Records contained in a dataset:

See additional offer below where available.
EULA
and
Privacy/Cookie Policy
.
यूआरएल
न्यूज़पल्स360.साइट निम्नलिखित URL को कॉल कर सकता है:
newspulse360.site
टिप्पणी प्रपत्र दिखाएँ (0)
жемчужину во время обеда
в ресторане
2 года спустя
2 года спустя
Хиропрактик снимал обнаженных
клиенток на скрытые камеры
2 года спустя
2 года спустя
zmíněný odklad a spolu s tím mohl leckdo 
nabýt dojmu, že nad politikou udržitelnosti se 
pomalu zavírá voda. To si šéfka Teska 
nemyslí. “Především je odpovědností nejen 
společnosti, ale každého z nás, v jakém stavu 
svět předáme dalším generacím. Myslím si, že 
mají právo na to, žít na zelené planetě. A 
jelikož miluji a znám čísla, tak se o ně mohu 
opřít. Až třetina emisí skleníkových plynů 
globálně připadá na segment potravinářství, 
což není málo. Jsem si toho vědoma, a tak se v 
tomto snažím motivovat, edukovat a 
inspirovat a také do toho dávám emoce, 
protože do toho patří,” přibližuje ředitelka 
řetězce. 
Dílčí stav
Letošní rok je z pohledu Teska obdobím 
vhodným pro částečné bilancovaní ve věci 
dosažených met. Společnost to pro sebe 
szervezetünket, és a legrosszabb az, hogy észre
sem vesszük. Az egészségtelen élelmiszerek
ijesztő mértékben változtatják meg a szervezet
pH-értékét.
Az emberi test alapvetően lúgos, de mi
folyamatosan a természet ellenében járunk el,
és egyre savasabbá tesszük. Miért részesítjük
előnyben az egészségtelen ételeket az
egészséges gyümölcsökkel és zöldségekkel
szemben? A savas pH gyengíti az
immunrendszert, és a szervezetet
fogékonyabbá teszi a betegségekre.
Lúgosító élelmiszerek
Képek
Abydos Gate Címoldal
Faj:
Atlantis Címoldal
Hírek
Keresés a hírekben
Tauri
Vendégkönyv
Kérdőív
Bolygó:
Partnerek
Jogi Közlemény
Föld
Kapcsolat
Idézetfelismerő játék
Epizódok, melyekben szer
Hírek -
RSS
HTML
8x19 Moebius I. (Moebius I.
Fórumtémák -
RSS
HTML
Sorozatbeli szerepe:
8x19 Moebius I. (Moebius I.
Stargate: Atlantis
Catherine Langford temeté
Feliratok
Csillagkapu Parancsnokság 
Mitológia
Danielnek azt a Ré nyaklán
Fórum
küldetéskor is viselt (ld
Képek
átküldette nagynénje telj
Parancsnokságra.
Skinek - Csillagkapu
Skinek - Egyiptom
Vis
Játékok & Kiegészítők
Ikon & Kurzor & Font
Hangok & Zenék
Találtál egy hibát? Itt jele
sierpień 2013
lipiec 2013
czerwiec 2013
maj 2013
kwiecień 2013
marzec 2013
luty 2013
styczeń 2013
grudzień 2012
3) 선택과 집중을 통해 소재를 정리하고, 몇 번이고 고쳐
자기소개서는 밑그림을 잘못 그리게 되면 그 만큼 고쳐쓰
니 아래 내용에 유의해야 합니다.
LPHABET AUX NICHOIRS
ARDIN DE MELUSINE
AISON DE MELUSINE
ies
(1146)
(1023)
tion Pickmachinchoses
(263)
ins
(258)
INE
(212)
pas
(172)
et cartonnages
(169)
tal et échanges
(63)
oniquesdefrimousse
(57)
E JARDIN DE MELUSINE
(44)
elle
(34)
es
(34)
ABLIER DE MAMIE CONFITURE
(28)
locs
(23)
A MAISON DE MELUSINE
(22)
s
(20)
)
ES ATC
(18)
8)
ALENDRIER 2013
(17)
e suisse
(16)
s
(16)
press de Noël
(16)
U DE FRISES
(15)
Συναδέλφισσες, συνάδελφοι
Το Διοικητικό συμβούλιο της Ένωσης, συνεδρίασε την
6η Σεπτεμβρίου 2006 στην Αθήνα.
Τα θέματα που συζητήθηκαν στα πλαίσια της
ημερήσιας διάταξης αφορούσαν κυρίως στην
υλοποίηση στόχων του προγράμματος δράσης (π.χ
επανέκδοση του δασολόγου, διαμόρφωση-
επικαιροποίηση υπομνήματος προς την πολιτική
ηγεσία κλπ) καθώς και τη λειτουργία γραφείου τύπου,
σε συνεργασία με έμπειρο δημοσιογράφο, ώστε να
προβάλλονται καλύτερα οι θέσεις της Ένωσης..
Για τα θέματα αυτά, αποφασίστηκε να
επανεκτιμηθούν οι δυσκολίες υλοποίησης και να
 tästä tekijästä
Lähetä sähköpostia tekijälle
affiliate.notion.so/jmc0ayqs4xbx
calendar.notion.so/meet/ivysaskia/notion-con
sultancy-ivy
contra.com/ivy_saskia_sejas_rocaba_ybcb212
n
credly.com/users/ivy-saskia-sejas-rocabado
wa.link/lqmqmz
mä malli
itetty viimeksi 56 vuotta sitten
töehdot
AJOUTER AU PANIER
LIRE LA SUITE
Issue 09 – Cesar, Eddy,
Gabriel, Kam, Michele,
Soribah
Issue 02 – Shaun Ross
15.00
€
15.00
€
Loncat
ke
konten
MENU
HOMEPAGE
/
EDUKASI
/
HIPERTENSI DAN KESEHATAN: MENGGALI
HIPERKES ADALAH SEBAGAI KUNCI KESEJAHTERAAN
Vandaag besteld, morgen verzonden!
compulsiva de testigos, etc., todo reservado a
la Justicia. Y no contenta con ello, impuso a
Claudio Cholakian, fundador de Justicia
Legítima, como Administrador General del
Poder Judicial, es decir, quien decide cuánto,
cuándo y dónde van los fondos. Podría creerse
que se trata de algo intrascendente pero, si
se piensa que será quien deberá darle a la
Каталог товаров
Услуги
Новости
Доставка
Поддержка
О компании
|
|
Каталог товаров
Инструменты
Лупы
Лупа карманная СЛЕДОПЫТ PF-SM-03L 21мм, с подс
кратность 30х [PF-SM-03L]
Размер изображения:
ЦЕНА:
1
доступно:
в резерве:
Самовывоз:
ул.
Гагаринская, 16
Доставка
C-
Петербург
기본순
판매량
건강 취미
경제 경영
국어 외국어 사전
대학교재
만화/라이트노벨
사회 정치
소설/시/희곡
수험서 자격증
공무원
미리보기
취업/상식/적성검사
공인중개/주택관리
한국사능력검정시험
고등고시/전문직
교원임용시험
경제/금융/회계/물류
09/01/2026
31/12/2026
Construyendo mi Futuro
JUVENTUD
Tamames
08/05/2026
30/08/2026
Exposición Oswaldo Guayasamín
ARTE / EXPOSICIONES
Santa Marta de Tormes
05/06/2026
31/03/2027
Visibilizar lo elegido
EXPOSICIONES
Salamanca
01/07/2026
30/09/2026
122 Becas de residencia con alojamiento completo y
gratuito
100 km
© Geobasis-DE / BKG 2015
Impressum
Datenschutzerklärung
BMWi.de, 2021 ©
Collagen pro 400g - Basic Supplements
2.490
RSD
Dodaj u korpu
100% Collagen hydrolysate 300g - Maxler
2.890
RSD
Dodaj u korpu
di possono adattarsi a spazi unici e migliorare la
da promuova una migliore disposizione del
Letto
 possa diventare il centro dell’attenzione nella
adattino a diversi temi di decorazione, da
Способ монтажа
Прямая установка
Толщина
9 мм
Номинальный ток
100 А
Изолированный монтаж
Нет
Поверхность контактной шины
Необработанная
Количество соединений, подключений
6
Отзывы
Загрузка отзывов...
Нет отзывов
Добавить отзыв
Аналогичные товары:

EXERCISE DETAILS. In full and word for word, set down the records shown above.

TASK RESULT.
See additional offer below where available.
EULA
and
Privacy/Cookie Policy
.
यूआरएल
न्यूज़पल्स360.साइट निम्नलिखित URL को कॉल कर सकता है:
newspulse360.site
टिप्पणी प्रपत्र दिखाएँ (0)
жемчужину во время обеда
в ресторане
2 года спустя
2 года спустя
Хиропрактик снимал обнаженных
клиенток на скрытые камеры
2 года спустя
2 года спустя
zmíněný odklad a spolu s tím mohl leckdo 
nabýt dojmu, že nad politikou udržitelnosti se 
pomalu zavírá voda. To si šéfka Teska 
nemyslí. “Především je odpovědností nejen 
společnosti, ale každého z nás, v jakém stavu 
svět předáme dalším generacím. Myslím si, že 
mají právo na to, žít na zelené planetě. A 
jelikož miluji a znám čísla, tak se o ně mohu 
opřít. Až třetina emisí skleníkových plynů 
globálně připadá na segment potravinářství, 
což není málo. Jsem si toho vědoma, a tak se v 
tomto snažím motivovat, edukovat a 
inspirovat a také do toho dávám emoce, 
protože do toho patří,” přibližuje ředitelka 
řetězce. 
Dílčí stav
Letošní rok je z pohledu Teska obdobím 
vhodným pro částečné bilancovaní ve věci 
dosažených met. Společnost to pro sebe 
szervezetünket, és a legrosszabb az, hogy észre
sem vesszük. Az egészségtelen élelmiszerek
ijesztő mértékben változtatják meg a szervezet
pH-értékét.
Az emberi test alapvetően lúgos, de mi
folyamatosan a természet ellenében járunk el,
és egyre savasabbá tesszük. Miért részesítjük
előnyben az egészségtelen ételeket az
egészséges gyümölcsökkel és zöldségekkel
szemben? A savas pH gyengíti az
immunrendszert, és a szervezetet
fogékonyabbá teszi a betegségekre.
Lúgosító élelmiszerek
Képek
Abydos Gate Címoldal
Faj:
Atlantis Címoldal
Hírek
Keresés a hírekben
Tauri
Vendégkönyv
Kérdőív
Bolygó:
Partnerek
Jogi Közlemény
Föld
Kapcsolat
Idézetfelismerő játék
Epizódok, melyekben szer
Hírek -
RSS
HTML
8x19 Moebius I. (Moebius I.
Fórumtémák -
RSS
HTML
Sorozatbeli szerepe:
8x19 Moebius I. (Moebius I.
Stargate: Atlantis
Catherine Langford temeté
Feliratok
Csillagkapu Parancsnokság 
Mitológia
Danielnek azt a Ré nyaklán
Fórum
küldetéskor is viselt (ld
Képek
átküldette nagynénje telj
Parancsnokságra.
Skinek - Csillagkapu
Skinek - Egyiptom
Vis
Játékok & Kiegészítők
Ikon & Kurzor & Font
Hangok & Zenék
Találtál egy hibát? Itt jele
sierpień 2013
lipiec 2013
czerwiec 2013
maj 2013
kwiecień 2013
marzec 2013
luty 2013
styczeń 2013
grudzień 2012
3) 선택과 집중을 통해 소재를 정리하고, 몇 번이고 고쳐
자기소개서는 밑그림을 잘못 그리게 되면 그 만큼 고쳐쓰
니 아래 내용에 유의해야 합니다.
LPHABET AUX NICHOIRS
ARDIN DE MELUSINE
AISON DE MELUSINE
ies
(1146)
(1023)
tion Pickmachinchoses
(263)
ins
(258)
INE
(212)
pas
(172)
et cartonnages
(169)
tal et échanges
(63)
oniquesdefrimousse
(57)
E JARDIN DE MELUSINE
(44)
elle
(34)
es
(34)
ABLIER DE MAMIE CONFITURE
(28)
locs
(23)
A MAISON DE MELUSINE
(22)
s
(20)
)
ES ATC
(18)
8)
ALENDRIER 2013
(17)
e suisse
(16)
s
(16)
press de Noël
(16)
U DE FRISES
(15)
Συναδέλφισσες, συνάδελφοι
Το Διοικητικό συμβούλιο της Ένωσης, συνεδρίασε την
6η Σεπτεμβρίου 2006 στην Αθήνα.
Τα θέματα που συζητήθηκαν στα πλαίσια της
ημερήσιας διάταξης αφορούσαν κυρίως στην
υλοποίηση στόχων του προγράμματος δράσης (π.χ
επανέκδοση του δασολόγου, διαμόρφωση-
επικαιροποίηση υπομνήματος προς την πολιτική
ηγεσία κλπ) καθώς και τη λειτουργία γραφείου τύπου,
σε συνεργασία με έμπειρο δημοσιογράφο, ώστε να
προβάλλονται καλύτερα οι θέσεις της Ένωσης..
Για τα θέματα αυτά, αποφασίστηκε να
επανεκτιμηθούν οι δυσκολίες υλοποίησης και να
 tästä tekijästä
Lähetä sähköpostia tekijälle
affiliate.notion.so/jmc0ayqs4xbx
calendar.notion.so/meet/ivysaskia/notion-con
sultancy-ivy
contra.com/ivy_saskia_sejas_rocaba_ybcb212
n
credly.com/users/ivy-saskia-sejas-rocabado
wa.link/lqmqmz
mä malli
itetty viimeksi 56 vuotta sitten
töehdot
AJOUTER AU PANIER
LIRE LA SUITE
Issue 09 – Cesar, Eddy,
Gabriel, Kam, Michele,
Soribah
Issue 02 – Shaun Ross
15.00
€
15.00
€
Loncat
ke
konten
MENU
HOMEPAGE
/
EDUKASI
/
HIPERTENSI DAN KESEHATAN: MENGGALI
HIPERKES ADALAH SEBAGAI KUNCI KESEJAHTERAAN
Vandaag besteld, morgen verzonden!
compulsiva de testigos, etc., todo reservado a
la Justicia. Y no contenta con ello, impuso a
Claudio Cholakian, fundador de Justicia
Legítima, como Administrador General del
Poder Judicial, es decir, quien decide cuánto,
cuándo y dónde van los fondos. Podría creerse
que se trata de algo intrascendente pero, si
se piensa que será quien deberá darle a la
Каталог товаров
Услуги
Новости
Доставка
Поддержка
О компании
|
|
Каталог товаров
Инструменты
Лупы
Лупа карманная СЛЕДОПЫТ PF-SM-03L 21мм, с подс
кратность 30х [PF-SM-03L]
Размер изображения:
ЦЕНА:
1
доступно:
в резерве:
Самовывоз:
ул.
Гагаринская, 16
Доставка
C-
Петербург
기본순
판매량
건강 취미
경제 경영
국어 외국어 사전
대학교재
만화/라이트노벨
사회 정치
소설/시/희곡
수험서 자격증
공무원
미리보기
취업/상식/적성검사
공인중개/주택관리
한국사능력검정시험
고등고시/전문직
교원임용시험
경제/금융/회계/물류
09/01/2026
31/12/2026
Construyendo mi Futuro
JUVENTUD
Tamames
08/05/2026
30/08/2026
Exposición Oswaldo Guayasamín
ARTE / EXPOSICIONES
Santa Marta de Tormes
05/06/2026
31/03/2027
Visibilizar lo elegido
EXPOSICIONES
Salamanca
01/07/2026
30/09/2026
122 Becas de residencia con alojamiento completo y
gratuito
100 km
© Geobasis-DE / BKG 2015
Impressum
Datenschutzerklärung
BMWi.de, 2021 ©
Collagen pro 400g - Basic Supplements
2.490
RSD
Dodaj u korpu
100% Collagen hydrolysate 300g - Maxler
2.890
RSD
Dodaj u korpu
di possono adattarsi a spazi unici e migliorare la
da promuova una migliore disposizione del
Letto
 possa diventare il centro dell’attenzione nella
adattino a diversi temi di decorazione, da
Способ монтажа
Прямая установка
Толщина
9 мм
Номинальный ток
100 А
Изолированный монтаж
Нет
Поверхность контактной шины
Необработанная
Количество соединений, подключений
6
Отзывы
Загрузка отзывов...
Нет отзывов
Добавить отзыв
Аналогичные товары:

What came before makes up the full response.